In the past, we’ve always referred to the robot like a vehicle, left/right when viewed from behind… which is opposite of the view cube on OnShape. So from a cad perspective, viewing the right side is the left side from the build/drive perspective.
Does anyone else have this issue? Is it better to try to retrain build to understand left/right when standing in front of the bot?
I suggest looking through the settings in onshape and looking around onshape forums. (Or waiting until someone here with onshape finds it.) There’s most likely a way to reverse how the cube works.
For example, in inventor the zoom always bugged me because it felt backwards so I changed it and I was annoyed at having to touch my keyboard when orbiting (without a 3d mouse) so I changed it to just be scroll wheel.
Regardless, what in having a different CAD orientation than a real life orientation will cause issues?

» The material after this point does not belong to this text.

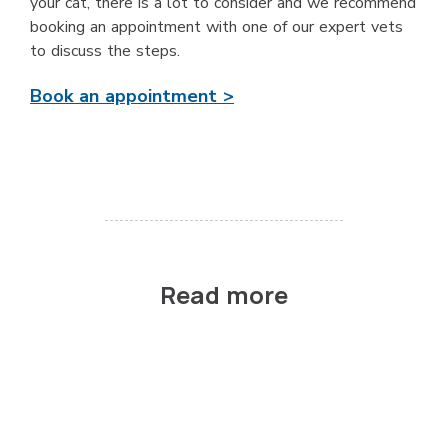
your cat, there is a lot to consider and we recommend
booking an appointment with one of our expert vets
to discuss the steps.
Book an appointment >
Read more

Obviously it’s confusing, but beyond that?
Off the top of my head, designing the robot will be exactly the same, save for maybe some people coming from a different software other than onshape. There shouldn’t be errors based on the cube from there – your robot should be designed just as well.
The only issue I see is assembling it. But depending on how you name your parts (e.g. if you call it top-right-intake-side vs 03-045-078 or something with then a document describing what 03-045-078 is) this shouldn’t be too much of an issue either.

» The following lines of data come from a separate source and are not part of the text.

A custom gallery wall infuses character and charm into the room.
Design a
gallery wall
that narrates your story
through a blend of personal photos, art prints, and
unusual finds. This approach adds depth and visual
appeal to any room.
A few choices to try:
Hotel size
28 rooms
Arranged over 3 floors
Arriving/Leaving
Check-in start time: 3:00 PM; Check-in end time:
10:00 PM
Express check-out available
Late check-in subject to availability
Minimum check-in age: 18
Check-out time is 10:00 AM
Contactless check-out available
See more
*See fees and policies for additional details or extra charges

I don’t think there is an option in onshape for this at the moment. It may be a bit disorienting, but re-training your brain is probably the best immediate solution.
It’s really all subjective anyway. If you wanted to you could model your bot with the front being the floor.
This sounds much easier than changing the basic conventions of orthographic projection and the relationships that have been established drafting standards for longer than most of us have been alive.
Another option would be to model the robot so the front view is looking at the back of the robot. That would maintain the same spatial relationship that is attained by calling the front of a robot the front and right and left according to that named front.
The views as they are now don’t correspond because they aren’t object oriented, they are directly related to planar surfaces that objects are created on.